Nous sommes donc loin de l’ère des Pierre Elliot Trudeau ou René Lévesque, qui ont tous deux apporté des réformes mjeures. «Ces gens avaient une vision de destin collectif, qu’on soit pour ou contre, et ils prenaient les moyens pour l’exécuter, alors que ce n’est plus possible aujourd’hui», lance-t-il.
- Les défis de la mondialisation
Un politicien peut bien vouloir changer de fond en comble la société, toujours est-il que les nouvelles réalités de la mondialisation peuvent souvent lier les mains de la classe politique, peu importe les orientations politiques, croit M. Chorney.

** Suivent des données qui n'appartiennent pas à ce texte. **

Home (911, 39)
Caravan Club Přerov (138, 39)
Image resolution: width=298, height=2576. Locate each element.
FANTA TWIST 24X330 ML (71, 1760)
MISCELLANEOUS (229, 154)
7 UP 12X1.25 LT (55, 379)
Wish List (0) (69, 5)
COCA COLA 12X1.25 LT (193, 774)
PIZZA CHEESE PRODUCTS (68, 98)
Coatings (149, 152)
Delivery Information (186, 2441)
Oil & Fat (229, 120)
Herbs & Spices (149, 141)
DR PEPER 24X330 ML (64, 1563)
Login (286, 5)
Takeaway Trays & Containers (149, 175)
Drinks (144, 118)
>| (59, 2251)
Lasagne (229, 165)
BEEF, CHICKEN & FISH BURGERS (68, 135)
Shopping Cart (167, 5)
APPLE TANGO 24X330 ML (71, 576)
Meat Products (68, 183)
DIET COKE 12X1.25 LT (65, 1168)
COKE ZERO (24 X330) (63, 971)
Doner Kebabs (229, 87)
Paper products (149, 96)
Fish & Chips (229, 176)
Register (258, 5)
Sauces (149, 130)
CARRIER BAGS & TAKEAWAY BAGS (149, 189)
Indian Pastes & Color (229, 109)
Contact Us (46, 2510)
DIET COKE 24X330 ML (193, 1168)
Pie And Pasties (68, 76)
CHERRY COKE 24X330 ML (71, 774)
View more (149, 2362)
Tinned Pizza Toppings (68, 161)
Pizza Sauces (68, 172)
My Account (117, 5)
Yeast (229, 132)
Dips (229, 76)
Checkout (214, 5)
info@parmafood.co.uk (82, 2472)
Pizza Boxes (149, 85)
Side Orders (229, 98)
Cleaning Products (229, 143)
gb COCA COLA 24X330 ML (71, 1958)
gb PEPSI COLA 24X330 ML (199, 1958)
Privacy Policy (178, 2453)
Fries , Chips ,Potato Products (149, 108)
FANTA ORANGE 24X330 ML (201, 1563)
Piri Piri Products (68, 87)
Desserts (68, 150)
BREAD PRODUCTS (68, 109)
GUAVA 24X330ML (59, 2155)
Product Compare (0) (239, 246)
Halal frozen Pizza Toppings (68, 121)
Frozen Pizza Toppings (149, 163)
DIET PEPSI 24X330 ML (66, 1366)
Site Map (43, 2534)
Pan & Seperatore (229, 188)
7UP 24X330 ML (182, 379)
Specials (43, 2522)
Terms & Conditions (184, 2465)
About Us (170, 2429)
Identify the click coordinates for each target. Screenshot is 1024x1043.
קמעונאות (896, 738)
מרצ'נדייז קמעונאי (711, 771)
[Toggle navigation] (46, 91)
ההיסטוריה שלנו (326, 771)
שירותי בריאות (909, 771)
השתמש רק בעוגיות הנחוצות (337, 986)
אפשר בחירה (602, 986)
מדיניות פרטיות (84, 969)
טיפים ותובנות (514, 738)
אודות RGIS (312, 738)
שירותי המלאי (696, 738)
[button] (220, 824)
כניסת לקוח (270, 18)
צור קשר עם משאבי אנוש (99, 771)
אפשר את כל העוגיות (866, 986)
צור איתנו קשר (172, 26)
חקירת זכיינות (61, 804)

«La mondialisation et les traités de libre-échange complexifient la vie des politiciens puisque, quand ils vont à des forums internationaux, ils subissent beaucoup de pressions et de lobbying de la part d’acteurs internationaux, lance-t-il. Nous faisons affaire avec la Chine et la Russie, entre autres; ce ne sont clairement pas des démocraties. Forcément, par la pression politique, certaines de leurs valeurs sont transmises ici.»
M. Chorney ne blâme pas tant la classe politique, qui a peut-être à priori de bonnes intentions. «Ce millieu attire bien des gens très intelligents et passionnés pour le changement, mais ils se rendent compte très vite qu’il est difficile d’accomplir des virages majeurs», se désole-t-il.